1- As the only bus operator who has shown an interest in developing services in the past thirty years (aside from the A37 corridor), the irrelevance and inaccuracy of issues relating to public transport in this document are horrifying. One service with which connecting services are proposed (379) has been withdrawn and a single peak hour journey replacement (177) is costing the council a king’s ransom.
2- Public bus services to Chew Valley School (144, 460) have been completely ignored.
3- The established bus services to Bristol have strong commuter usage from the villages closest to Bristol (Chew Magna, Chew Stoke). If the council had bothered to survey these journeys properly, this would have been noticed. Subjecting people in these villages to a connection at either Pensford or Bristol Airport would more than double their commuting time.
4- Bus services on the A37 and to Bristol Airport are unreliable due to traffic issues in Bristol. Connecting services are impractical, particularly in the evening peak.

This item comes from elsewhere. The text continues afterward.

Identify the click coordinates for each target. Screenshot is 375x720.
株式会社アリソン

5- Table 4.4 suggests that “…services have evolved over time and offer routes where journey time is not a problem for users and the range of destinations is not particularly allied to address particular accessibility requirements.” This is nonsense. Services have evolved to where there is established demand. Usage has improved where services are provided professionally (such appropriately sized vehicles). There is no justification in abandoning support for well used services in favour of providing something to which no genuine demand has been identified.
6- Section 4.6.2 suggests that “Links to the major urban centres of Bristol, and to a lesser extent, Bath, Weston Super Mare, Keynsham and Wells are important but buses to these destinations at peak times are very limited in number.” We have established a peak hour service to Weston super Mare from several villages in recent months, yet the council has chosen to largely ignore this innovation which has been provided at no cost to B&NES. Certainly there has been no effort to help publicise it.

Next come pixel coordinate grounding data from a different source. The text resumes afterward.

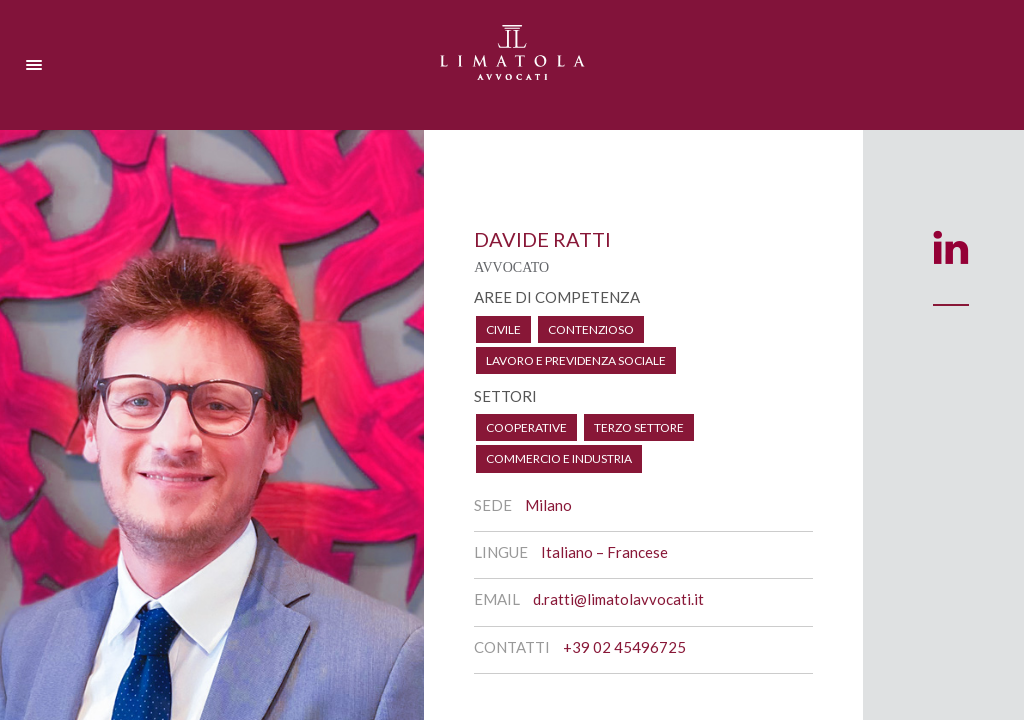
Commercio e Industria (559, 458)
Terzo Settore (639, 427)
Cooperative (526, 427)
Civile (503, 329)
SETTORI (505, 396)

7- No mention is made of coach services to Bath College, which could potentially form the basis for public services to the city at peak times. Instead the report recommends providing new connecting minibus services to buses that have been withdrawn over a year ago.
8- The proposed “re-casting” of local bus services in section 4.6.2 is abhorrent. Why desecrate well used bus services in favour of something concocted by an office dweller with zero real world experience? Anybody considering this approving this decision should be forced to come and explain to passengers why their bus services are being cancelled. Many of these passengers are elderly, vulnerable and otherwise isolated – precisely the categories you are paying lip service to in the rest of the document, yet proposing taking their facilities away!
9- This document does not reflect the views of those who currently use bus services in the area, nor the views which were generated as part of the “Total Transport” workshop event held in Ubley. Instead proposals for public transport largely concern highly impractical proposals, whilst wiping away an established and largely efficient network carrying hundreds of passengers each week.

(Response Ends)

I’m passionate about what we do, and i think we do it well. Isn’t it a shame that our jaundiced public sector can’t see beyond the end of their desks?

[1] – For the record, current Citistar services in the Chew Valley are:
4C (Bishop Sutton – Weston), M-F peak hours. Commercial.
128 (Bishop Sutton – Clevedon – Nailsea), Thu Shoppers. Supported by North Somerset.
134 (Bishop Sutton – Weston), Tue Shoppers, Commercial. Taken over by us commercially in 2013, saving B&NES over £5k a year in subsidy ever since.
135 (Lulsgate Bottom – Weston), Fri Shoppers, Supported by North Somerset.
144 (Temple Cloud – Chew Valley School), M-F school times. Commercial.